Machine Gun Platoon - the Machine Gun Platoons again demonstrated the light weight approach, each serving four M1919A4 light machine guns, with no heavier M1917s issued.
Demolition Platoon - the Demolition Platoon typified the Raider aim of getting in, blowing up items the Japanese regarded as important and then leaving. It fielded eight Squads, each of eight men, paired up into Sections under a Sergeant and a Platoon HQ commanded by a Captain assisted by a Lieutenant.
The Rifle Company - the Rifle Company was far larger than its Ranger and Commando contemporaries. Its building block the, Rifle Squad, provides one of those conundrums of organisation that often appear just when you think you understand matters.
The authorised table of organisation stated an eight man Rifle Squad, comprised of a Corporal, four riflemen, two automatic riflemen and a sniper. The first five men were each armed with a rifle, the two automatic gunners each a BAR, and the sniper the M1903 Springfield. Platoon HQ had a Lieutenant and Sergeant, armed with Carbines, a Sergeant Guide (demolitions) and two runners, all armed with rifles.
This Squad is notably different to the nine man version described in much of the literature on the Raiders, and provides a classic example of the reorganisation of units in the field to meet tactical circumstances.
In this, three teams, each of three men became a favoured option. In some operations, this was used to field a unique blend of automatic firepower. Two teams were each equipped with a pair of sub machine guns and one rifle. The third team substituted a BAR for one of the SMGs. This naturally meant the Squad had a much reduced range, but reportedly it was a highly efficient unit in combat and despite its weapons was not given to wasteful use of ammunition. If no additional men were provided in this model, then Platoon HQ would have had to shrink to perhaps no more than an Officer and one man, almost certainly the Platoon Sergeant.
The Weapons Platoon served two 60-mm mortars and two M1919A4 light machine guns in its two Sections. Its Antitank Rifle Section was initially issued with two British Boys anti-tank rifles, which were to be replaced by the Bazooka when available. A few Boys models were procured for evaluation by the US but quickly rejected as obsolete. The Marines in general though were not high on the list for receipt of the new Bazooka in 1942 and the Raiders less so. The Boys could penetrate a light Japanese tank, the type most likely to be encountered and perhaps it was for this reason they were adopted. Heavy calibre antitank rifles were also used as long range sniper weapons in many armies.

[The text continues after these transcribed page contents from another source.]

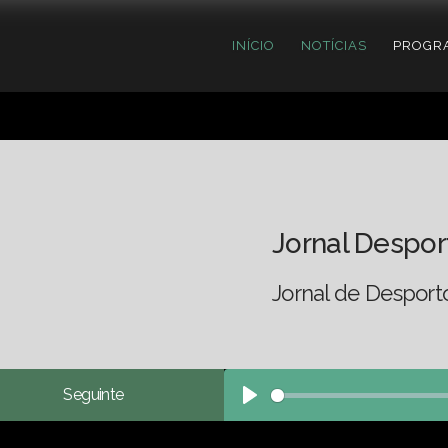
INÍCIO
NOTÍCIAS
PROGR
Jornal Despor
Jornal de Desport
Seguinte
Play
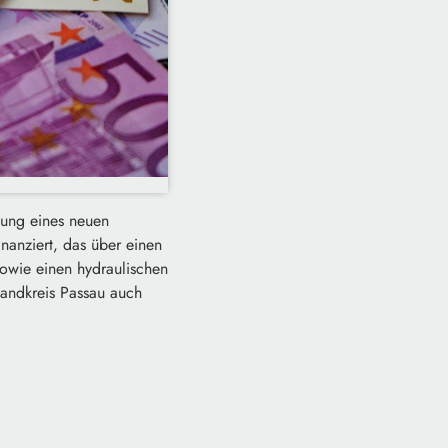
ffung eines neuen
anziert, das über einen
sowie einen hydraulischen
Landkreis Passau auch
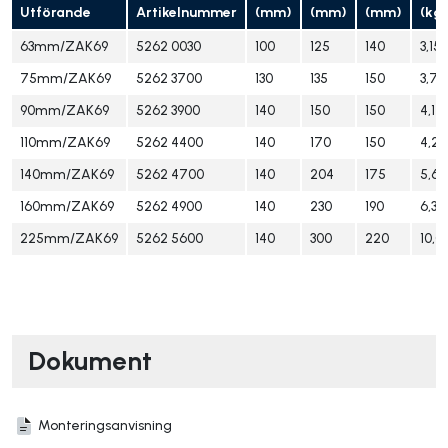
Utförande
Artikelnummer
(mm)
(mm)
(mm)
(kg)
63mm/ZAK69
5262 0030
100
125
140
3,15
75mm/ZAK69
5262 3700
130
135
150
3,70
90mm/ZAK69
5262 3900
140
150
150
4,12
110mm/ZAK69
5262 4400
140
170
150
4,20
140mm/ZAK69
5262 4700
140
204
175
5,60
160mm/ZAK69
5262 4900
140
230
190
6,36
225mm/ZAK69
5262 5600
140
300
220
10,0
Dokument
Monteringsanvisning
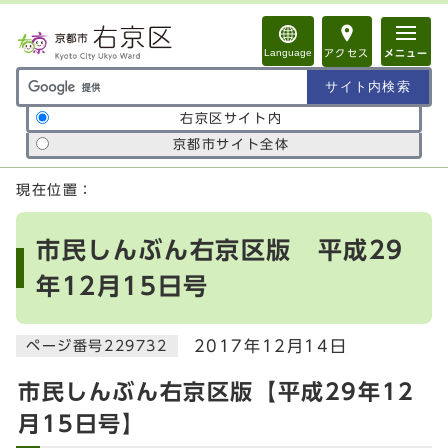
ページの先頭です
Language
アクセス
メニュー
サイト内検索の範囲
右京区サイト内
京都市サイト全体
ここから本文です
現在位置：
市民しんぶん右京区版 平成29
年12月15日号
2017年12月14日
ページ番号229732
市民しんぶん右京区版【平成29年12
月15日号】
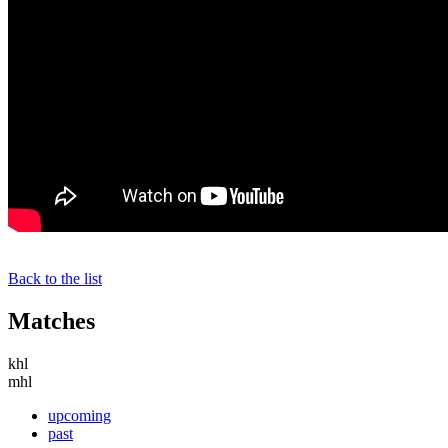
Back to the list
Matches
khl
mhl
upcoming
past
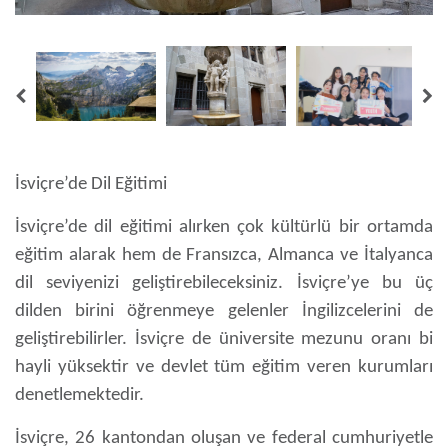
İsviçre’de Dil Eğitimi
İsviçre’de dil eğitimi
alırken çok kültürlü bir ortamda
eğitim alarak hem de Fransızca, Almanca ve İtalyanca
dil seviyenizi geliştirebileceksiniz. İsviçre’ye bu üç
dilden birini öğrenmeye gelenler İngilizcelerini de
geliştirebilirler. İsviçre de üniversite mezunu oranı bi
hayli yüksektir ve devlet tüm eğitim veren kurumları
denetlemektedir.
İsviçre, 26 kantondan oluşan ve federal cumhuriyetle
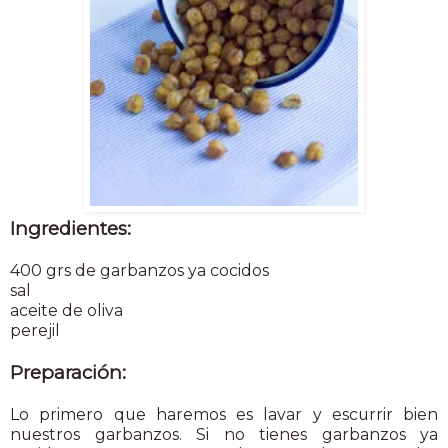
Ingredientes:
400 grs de garbanzos ya cocidos
sal
aceite de oliva
perejil
Preparación:
Lo primero que haremos es lavar y escurrir bien
nuestros garbanzos. Si no tienes garbanzos ya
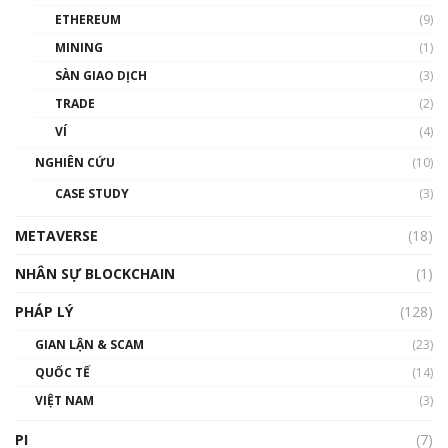
ETHEREUM
(9)
00:35:11
MINING
(1)
Talkshow 20: Biến động giá của tài sản truyền
SÀN GIAO DỊCH
(3)
thống & Crypto qua các cuộc chiến | Phổ cập
Blockchain
TRADE
(2)
01:34:46
VÍ
(4)
Talkshow 19: GameFi Việt Nam – Báo động
NGHIÊN CỨU
(10)
đỏ
CASE STUDY
(3)
01:24:45
METAVERSE
(18)
Talkshow18: Làn sóng tài năng Việt trở về từ
Silicon Valley - Sức bật mới cho Việt Nam
NHÂN SỰ BLOCKCHAIN
(1)
01:32:59
PHÁP LÝ
(128)
Talkshow17: Mùa đông Crypto – Chiếc khăn
GIAN LẬN & SCAM
gió ấm
(23)
01:40:40
QUỐC TẾ
(14)
VIỆT NAM
(3)
Talkshow 16: Làn sóng số tại Việt Nam và thế
giới
PI
(7)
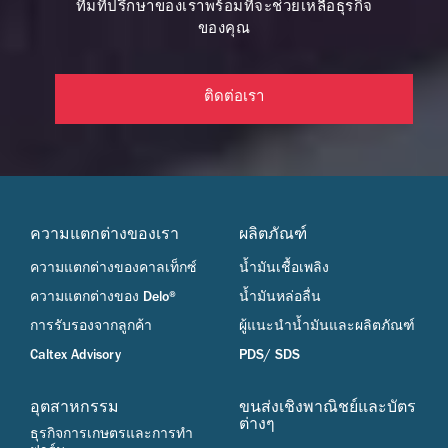
ทีมที่ปรึกษาของเราพร้อมที่จะช่วยเหลือธุรกิจ
ของคุณ
ติดต่อเรา
ความแตกต่างของเรา
ผลิตภัณฑ์
ความแตกต่างของคาลเท็กซ์
น้ำมันเชื้อเพลิง
ความแตกต่างของ Delo®
น้ำมันหล่อลื่น
การรับรองจากลูกค้า
ผู้แนะนำน้ำมันและผลิตภัณฑ์
Caltex Advisory
PDS/ SDS
อุตสาหกรรม
ขนส่งเชิงพาณิชย์และบัตร
ต่างๆ
ธุรกิจการเกษตรและการทำ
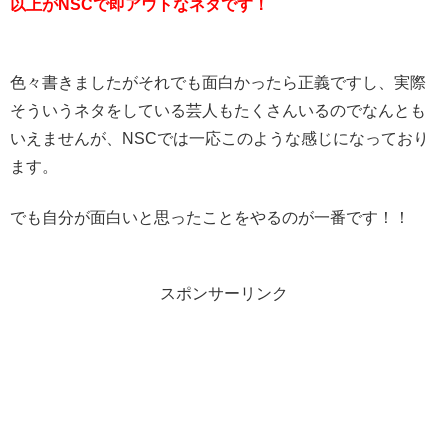
以上がNSCで即アウトなネタです！
色々書きましたがそれでも面白かったら正義ですし、実際
そういうネタをしている芸人もたくさんいるのでなんとも
いえませんが、NSCでは一応このような感じになっており
ます。
でも自分が面白いと思ったことをやるのが一番です！！
スポンサーリンク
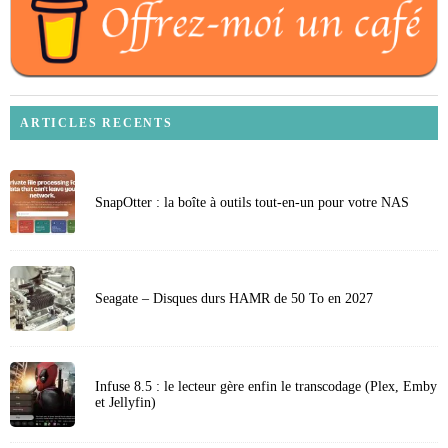
ARTICLES RECENTS
SnapOtter : la boîte à outils tout-en-un pour votre NAS
Seagate – Disques durs HAMR de 50 To en 2027
Infuse 8.5 : le lecteur gère enfin le transcodage (Plex, Emby
et Jellyfin)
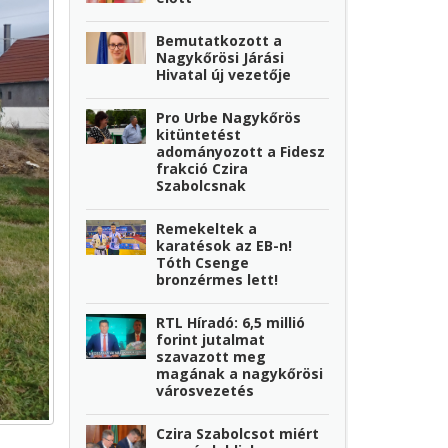
Bemutatkozott a
Nagykőrösi Járási
Hivatal új vezetője
Pro Urbe Nagykőrös
kitüntetést
adományozott a Fidesz
frakció Czira
Szabolcsnak
Remekeltek a
karatésok az EB-n!
Tóth Csenge
bronzérmes lett!
RTL Híradó: 6,5 millió
forint jutalmat
szavazott meg
magának a nagykőrösi
városvezetés
Czira Szabolcsot miért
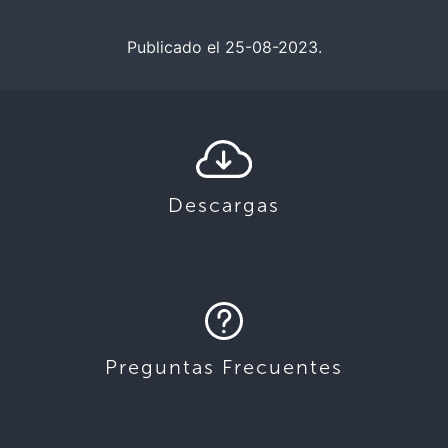
Publicado el 25-08-2023.
Descargas
Preguntas Frecuentes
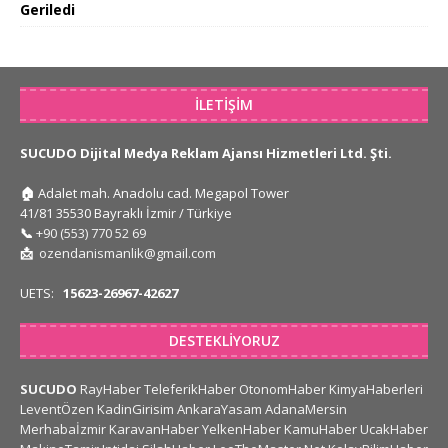
Geriledi
İLETIŞIM
SUCUDO Dijital Medya Reklam Ajansı Hizmetleri Ltd. Şti.
🏠
Adalet mah. Anadolu cad. Megapol Tower
41/81 35530 Bayraklı İzmir / Türkiye
📞
+90 (553) 770 52 69
📩
ozendanismanlik@gmail.com
UETS:
15623-26967-42627
DESTEKLIYORUZ
SUCUDO
RayHaber
TeleferikHaber
OtonomHaber
KimyaHaberleri
LeventÖzen
KadinGirisim
AnkaraYasam
AdanaMersin
Merhabaİzmir
KaravanHaber
YelkenHaber
KamuHaber
UcakHaber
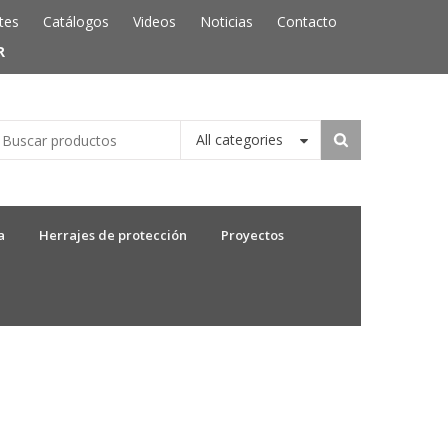
tes
Catálogos
Videos
Noticias
Contacto
R
All categories
a
Herrajes de protección
Proyectos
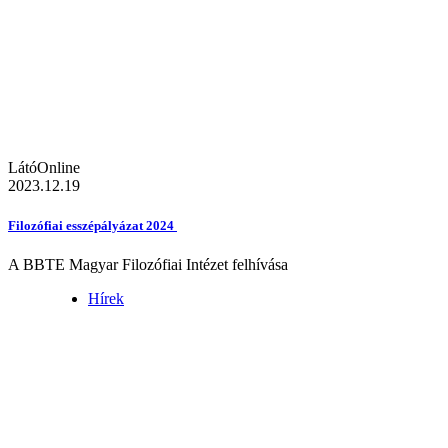
LátóOnline
2023.12.19
Filozófiai esszépályázat 2024
A BBTE Magyar Filozófiai Intézet felhívása
Hírek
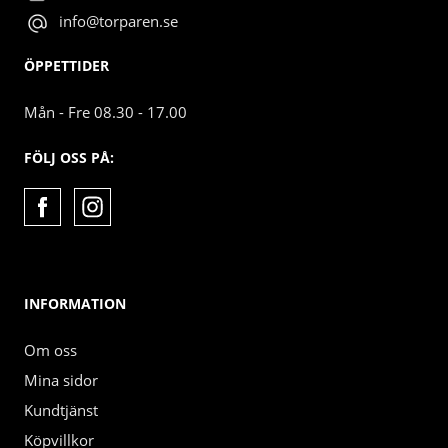
info@torparen.se
ÖPPETTIDER
Mån - Fre 08.30 - 17.00
FÖLJ OSS PÅ:
INFORMATION
Om oss
Mina sidor
Kundtjänst
Köpvillkor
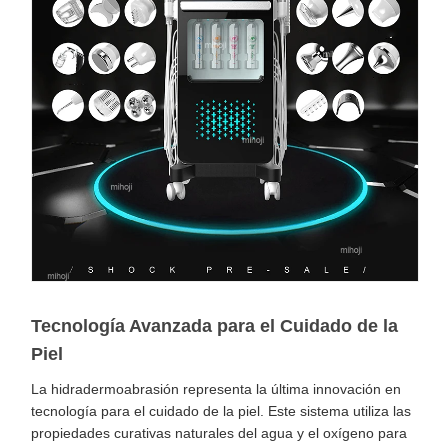
Tecnología Avanzada para el Cuidado de la
Piel
La hidradermoabrasión representa la última innovación en
tecnología para el cuidado de la piel. Este sistema utiliza las
propiedades curativas naturales del agua y el oxígeno para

Company HQ was split into a Combat Section of ten men and a Supply Section of eight. The Company was commanded by a Captain, unusually with no Executive Officer, with a small staff of NCOs and runners, plus two US Navy medics.
The Raider Battalion looked decidedly heavy compared to the stripped back Rangers. However, there were variations even between the Raider Battalions themselves. 2nd Raiders tried six Rifle Companies and no Weapons Company for example. The four Raider Battalions eventually settled on three Rifle and one Weapons Company during 1943, though there were other formats before this. Quite how these changes impacted on the Company organisation is unclear, as the September 1942 tables would appear to be the only ones issued.
In early 1944, three of the Raider Battalions were used to reconstitute the 'missing' 4th Marine Regiment and the Raider concept passed into history. In their remarkably short service career though, the Raiders proved the value of light infantry operations against Japanese garrisons. But as the campaign drew ever closer to the Home Islands, the Marines were not interested in hit and run tactics. The ground they took they intended to keep, and as such the Raider concept was deemed exhausted.